Também no domingo, dois policiais foram atacados na Parque Alegria, no Caju. A PM diz que tentava conter um homem que estava atirando garrafas na direção deles. Houve confusão e um grupo começou a atirar pedras e garrafas nos policiais, que ficaram feridos e foram levados pro Hospital da Polícia. O Batalhão de Choque foi chamado e o policiamento precisou de reforço.
No morro dos Prazeres, em Santa Teresa, um suspeito morreu durante uma operação da Coordenadoria de Recursos Especiais, a CORE, no sábado de manhã.

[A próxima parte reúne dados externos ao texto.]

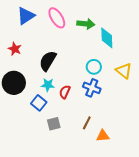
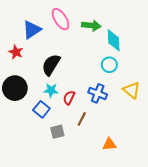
blue triangle: (26, 16) -> (32, 30), moved
cyan circle: (94, 67) -> (109, 65), moved
yellow triangle: (124, 71) -> (132, 90), moved
brown line: (87, 123) -> (82, 119), moved

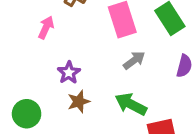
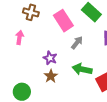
purple star: (69, 73) -> (50, 58), moved

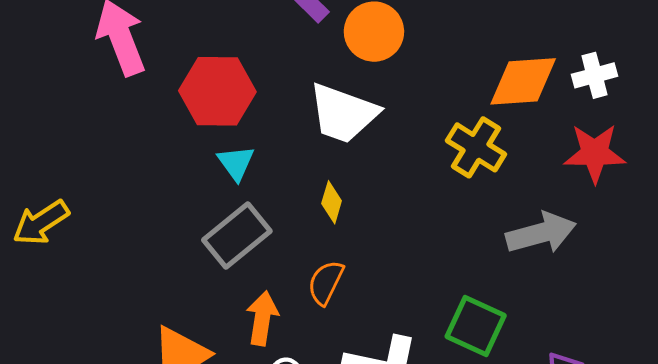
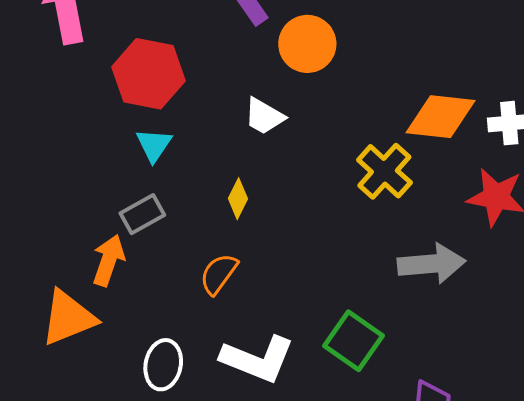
white trapezoid: (343, 113) -> (264, 116), size x0.6
gray rectangle: (237, 236) -> (142, 214), size x0.7
orange arrow: (262, 318) -> (108, 260), moved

Um morador de 52 anos que estava indo comprar pão acabou baleado. Os policiais procuravam os suspeitos de atirar em um delegado em Laranjeiras, numa tentativa de assalto na noite de sexta-feira.

Se acordo com o secretário José Mariano Beltrame, a ação que terminou com uma pessoa morta na comunidade Santa Marta ocorreu após ameaças de ataques criminosos. Segundo ele, o comando da UPP local fez uma apreensão significativa de drogas e, a partir então, receberam a informação de que seria feito um ataque na comunidade. “Conseguimos, Graças a Deus, antecipar este ataque do qual nós vínhamos sendo informados”,
Beltrame ressaltou que o comércio de drogas ainda é uma realidade nas comunidades do Rio, mas garantiu empenho em combatê-lo. “O tráfico não vai desistir de determinados pontos que são rendáveis de droga. Mas nós estamos atento e sabemos quem é, já identificamos algumas pessoas, e vamos seguir com essas investigações para prender essas pessoas”.

Futuro das UPPs
Ao fazer um balanço do projeto de pacificação, Beltrame disse que ocorreram várias conquistas e que as UPPs têm conseguido cumprir com o papel para o qual foram pensadas. Ele reconheceu, no entanto, que ainda há muito a avançar.

“Eu acho que nós estamos hoje num estágio onde você tem muito menos armas do que você tinha, você tem hoje muito menos crimes dentro desses lugares onde você tinha, se houver e acontecer crime lá dentro as pessoas podem ir numa delegacia registrar e a polícia ir lá investigar e prender. É lógico que eu não vou dizer que nós vivemos num mundo perfeito, num mundo ideal, que todos nós planejamos e nem temos hoje os efeitos que causou na população há oito ou dez anos atrás, mas eu acho que o quadro hoje é significativamente melhor do que era antigamente”, ponderou.

Sobre os projetos previstos para as UPPs, o secretário destacou a execução de obras em algumas comunidades para poder ampliar a atuação. “Estamos passando por uma reconstrução e construção de algumas bases que nós estamos fazendo, principalmente dentro do Complexo da Penha e do Alemão, para que a gente possa colocar ali policiamento em pontos que os comandantes acham importante para que se evite que certas pessoas atravessem a comunidade. Não é um trabalho fácil. É um trabalho difícil, nós temos um número muito grande de menores envolvidos nessas atividades, não temos mais assim lideranças significativas”, destacou.

Questionado sobre a implantação de UPP no Conjunto de Favelas da Maré, prevista para maio de 2015, Beltrame disse que ainda não foi efetivada por falta de estrutura física. “Até agora não houve porque não houve obra e se não tem obra eu não vou botar policial sem obra”, disse.